The arrival of Swift has been a marvellous education, it has been a reason for so many writers and bloggers to revisit core elements of programming and to explain them within the context of this new language. Wayne Bishop's book continues this tradition by taking up the challenge of presenting us with well-established data structures explained through Swift.
Each data structure that Swift Algorithms & Data Structures: A practical guide to concepts, theory and code presents is accompanied by a diagrammatic illustration, alongside a clear and concise explanation, followed by code implementations of how the data structures can be utilised in Swift.
I can't imagine a more straightforward presentation of the data structures contained in the book, and if you wish to be a more intelligent programmer then this book deserves your time.

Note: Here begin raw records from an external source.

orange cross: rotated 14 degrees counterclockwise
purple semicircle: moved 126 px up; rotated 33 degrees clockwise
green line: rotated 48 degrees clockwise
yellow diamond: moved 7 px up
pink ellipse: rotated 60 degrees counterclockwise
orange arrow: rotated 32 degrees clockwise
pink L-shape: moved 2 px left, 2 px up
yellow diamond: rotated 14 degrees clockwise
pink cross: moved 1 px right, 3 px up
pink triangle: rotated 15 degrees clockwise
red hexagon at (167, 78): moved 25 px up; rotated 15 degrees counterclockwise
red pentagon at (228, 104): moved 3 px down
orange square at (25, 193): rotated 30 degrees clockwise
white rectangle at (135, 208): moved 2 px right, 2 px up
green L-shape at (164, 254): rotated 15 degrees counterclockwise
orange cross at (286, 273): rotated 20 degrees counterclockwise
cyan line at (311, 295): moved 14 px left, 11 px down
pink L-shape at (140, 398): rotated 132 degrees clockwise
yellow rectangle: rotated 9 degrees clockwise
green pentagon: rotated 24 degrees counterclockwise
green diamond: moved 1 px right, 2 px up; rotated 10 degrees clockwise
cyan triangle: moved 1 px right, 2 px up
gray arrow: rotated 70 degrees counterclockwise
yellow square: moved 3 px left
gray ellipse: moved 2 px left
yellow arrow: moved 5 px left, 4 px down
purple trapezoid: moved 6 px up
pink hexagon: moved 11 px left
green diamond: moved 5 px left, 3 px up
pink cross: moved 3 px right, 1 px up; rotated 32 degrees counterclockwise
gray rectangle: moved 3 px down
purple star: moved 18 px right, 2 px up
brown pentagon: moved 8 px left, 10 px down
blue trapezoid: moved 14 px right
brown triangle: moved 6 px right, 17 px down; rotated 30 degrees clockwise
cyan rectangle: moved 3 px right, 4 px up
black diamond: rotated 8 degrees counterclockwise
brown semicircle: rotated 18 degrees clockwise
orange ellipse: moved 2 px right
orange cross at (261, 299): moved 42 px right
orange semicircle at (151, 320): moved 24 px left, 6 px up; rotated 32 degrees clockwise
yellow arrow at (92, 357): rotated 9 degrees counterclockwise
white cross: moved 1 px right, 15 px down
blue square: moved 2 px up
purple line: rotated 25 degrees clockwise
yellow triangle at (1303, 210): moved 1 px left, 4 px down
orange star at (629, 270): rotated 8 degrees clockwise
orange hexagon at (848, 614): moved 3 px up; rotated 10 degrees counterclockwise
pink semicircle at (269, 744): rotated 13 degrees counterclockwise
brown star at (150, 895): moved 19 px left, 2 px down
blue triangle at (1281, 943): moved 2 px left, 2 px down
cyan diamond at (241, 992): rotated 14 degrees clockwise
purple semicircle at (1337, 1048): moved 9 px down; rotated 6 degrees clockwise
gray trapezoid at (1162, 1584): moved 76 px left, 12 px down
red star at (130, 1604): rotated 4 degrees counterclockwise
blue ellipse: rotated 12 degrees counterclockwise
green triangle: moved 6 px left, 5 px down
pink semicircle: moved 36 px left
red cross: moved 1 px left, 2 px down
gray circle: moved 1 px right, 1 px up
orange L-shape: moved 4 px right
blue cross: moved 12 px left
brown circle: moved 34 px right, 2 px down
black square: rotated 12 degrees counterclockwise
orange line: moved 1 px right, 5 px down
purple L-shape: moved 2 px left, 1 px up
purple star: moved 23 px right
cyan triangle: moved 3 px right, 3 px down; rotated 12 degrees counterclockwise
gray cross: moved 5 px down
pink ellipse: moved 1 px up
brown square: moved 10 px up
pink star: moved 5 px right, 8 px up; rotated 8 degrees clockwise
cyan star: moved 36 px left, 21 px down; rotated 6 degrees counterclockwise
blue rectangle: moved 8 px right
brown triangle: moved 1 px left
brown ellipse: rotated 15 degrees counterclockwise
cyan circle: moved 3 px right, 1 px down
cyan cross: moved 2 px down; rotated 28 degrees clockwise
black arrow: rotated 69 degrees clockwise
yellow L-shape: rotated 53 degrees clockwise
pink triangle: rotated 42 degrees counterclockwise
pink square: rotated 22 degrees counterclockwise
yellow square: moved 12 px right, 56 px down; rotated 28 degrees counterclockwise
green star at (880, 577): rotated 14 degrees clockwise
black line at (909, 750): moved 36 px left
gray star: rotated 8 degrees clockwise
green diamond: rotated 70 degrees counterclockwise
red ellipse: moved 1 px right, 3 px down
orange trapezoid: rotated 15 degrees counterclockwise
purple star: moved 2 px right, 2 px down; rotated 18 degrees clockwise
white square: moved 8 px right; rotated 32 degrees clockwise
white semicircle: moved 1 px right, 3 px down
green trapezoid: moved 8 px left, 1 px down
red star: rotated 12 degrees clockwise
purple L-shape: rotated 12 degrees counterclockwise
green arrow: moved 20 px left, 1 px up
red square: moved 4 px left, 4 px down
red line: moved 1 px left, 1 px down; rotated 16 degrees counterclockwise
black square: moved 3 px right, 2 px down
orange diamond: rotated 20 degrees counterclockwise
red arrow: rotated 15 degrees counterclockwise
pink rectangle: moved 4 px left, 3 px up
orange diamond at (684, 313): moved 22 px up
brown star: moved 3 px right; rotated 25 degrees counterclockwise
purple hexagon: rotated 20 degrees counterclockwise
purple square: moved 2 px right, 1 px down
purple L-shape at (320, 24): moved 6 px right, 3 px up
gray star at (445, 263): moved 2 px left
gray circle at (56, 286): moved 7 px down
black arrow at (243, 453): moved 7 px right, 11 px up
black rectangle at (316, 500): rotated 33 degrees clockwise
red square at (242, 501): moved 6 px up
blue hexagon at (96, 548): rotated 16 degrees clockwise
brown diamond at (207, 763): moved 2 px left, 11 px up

How quickly you progress through the book will depend on your current level of programming knowledge. The book begins with the List structure, which is a good place to start because it is not a huge leap from an array. The discussion of Queues, meanwhile, is a great example of how the book clearly presents its material in a simple but highly effective visual manner.
The greater depths of the book dive into Binary Search Trees, Graphs and shortest paths, Heaps, Hash Tables, and many other areas that are fascinating but which take some thinking time to absorb. This is no fault of the book, these are complex areas, and the book provides not only an end-to-end read but a great reference resource to sit on your shelf as you learn and grow in your programming knowledge.
Wayne Bishop resists writing a book that extends into many hundreds of pages in favour of something that we can easily dive in and out of. It is a better book because of this.
I'm looking forward now to applying the knowledge held in this book and thinking not only of practical applications but also analogies for understanding (and teaching) these data structures to others.